(RECORDS FOR THIS TASK)
┄┄┄┄┄┄┄┄┄┄┄┄┄┄┄┄┄┄┄┄

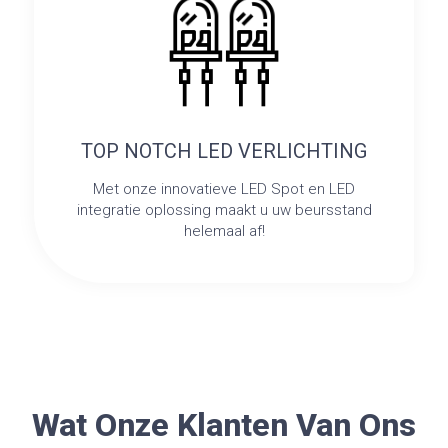
TOP NOTCH LED VERLICHTING
Met onze innovatieve LED Spot en LED
integratie oplossing maakt u uw beursstand
helemaal af!
Wat Onze Klanten Van Ons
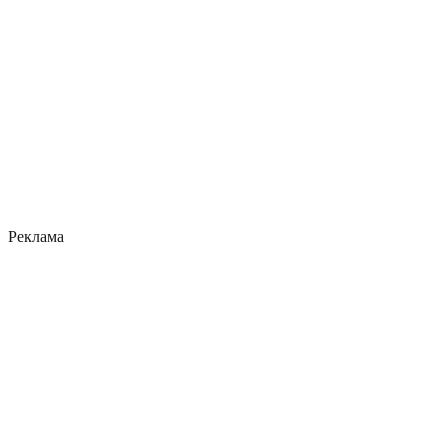
Реклама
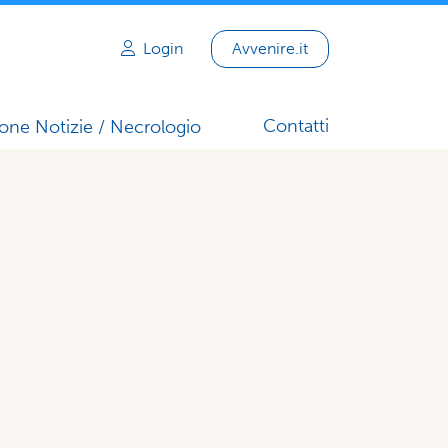
Login
Avvenire.it
Contatti
one Notizie / Necrologio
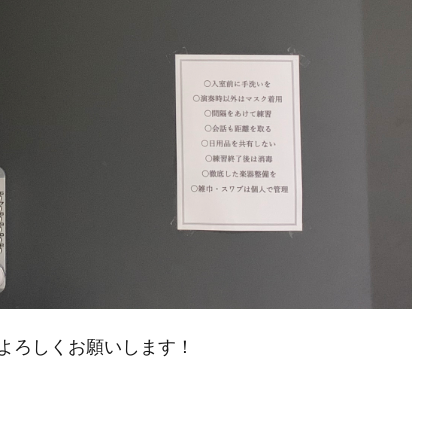
よろしくお願いします！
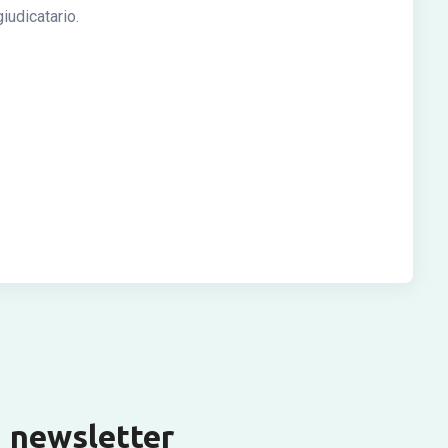
iudicatario.
la newsletter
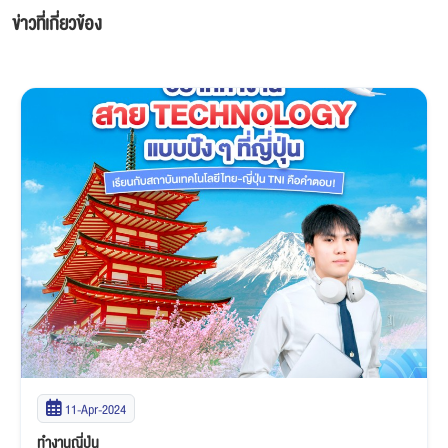
ข่าวที่เกี่ยวข้อง
11-Apr-2024
ทำงานญี่ปุ่น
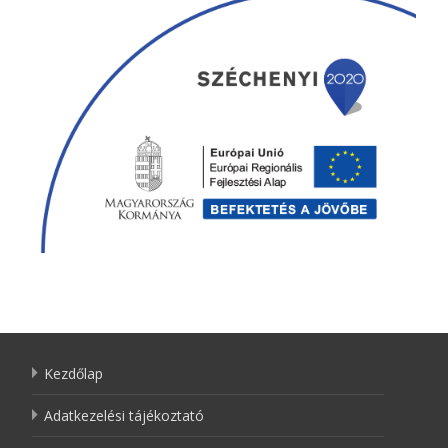
Kezdőlap
Adatkezelési tájékoztató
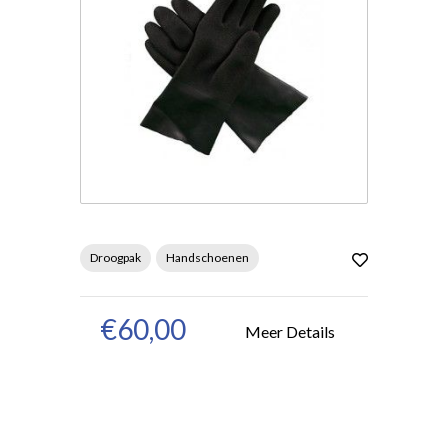
Droogpak
Handschoenen
€60,00
Meer Details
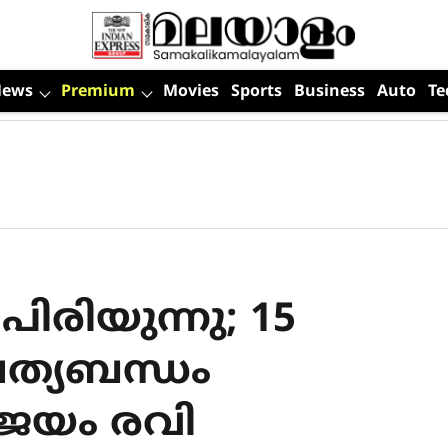
News
Premium
Movies
Sports
Business
Auto
Te
രിയുന്നു; 15
പത്യബന്ധം
 ജയം രവി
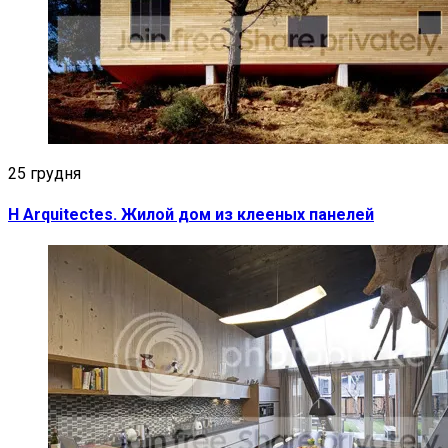
25 грудня
H Arquitectes. Жилой дом из клееных панелей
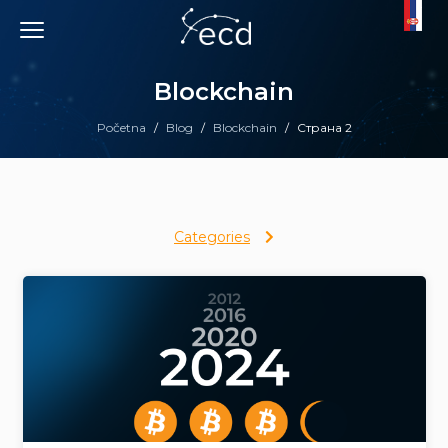
Skip
to
content
Blockchain
Početna
/
Blog
/
Blockchain
/
Страна 2
Categories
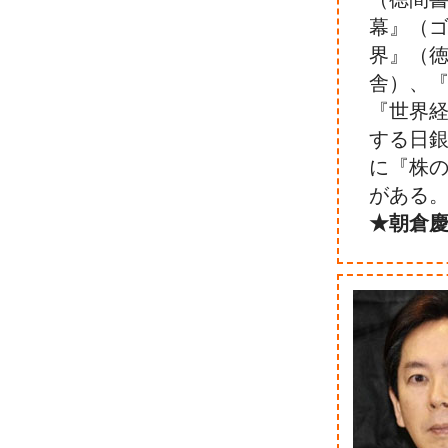
幕』（ゴ
界』（
舎）、『
『世界
する日
に『株
がある
★朝倉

┄┄┄┄┄┄┄┄┄┄┄┄┄┄┄┄┄┄┄┄

(HOW TO COMPLETE THIS TASK) Quote all the lines above exactly as given. Do not include the pictures.

(EXERCISE RESPONSE)
TOP NOTCH LED VERLICHTING
Met onze innovatieve LED Spot en LED
integratie oplossing maakt u uw beursstand
helemaal af!
Wat Onze Klanten Van Ons
Реклама
Login
Avvenire.it
Contatti
one Notizie / Necrologio
よろしくお願いします！
iudicatario.
la newsletter
ข่าวที่เกี่ยวข้อง
11-Apr-2024
ทำงานญี่ปุ่น
Kezdőlap
Adatkezelési tájékoztató
Droogpak
Handschoenen
€60,00
Meer Details
News
Premium
Movies
Sports
Business
Auto
Te
രിയുന്നു; 15
പത്യബന്ധം
 ജയം രവി
25 грудня
H Arquitectes. Жилой дом из клееных панелей
Skip
to
content
Blockchain
Početna
/
Blog
/
Blockchain
/
Страна 2
Categories
幕』（ゴ
界』（
舎）、『
『世界
する日
に『株
がある
★朝倉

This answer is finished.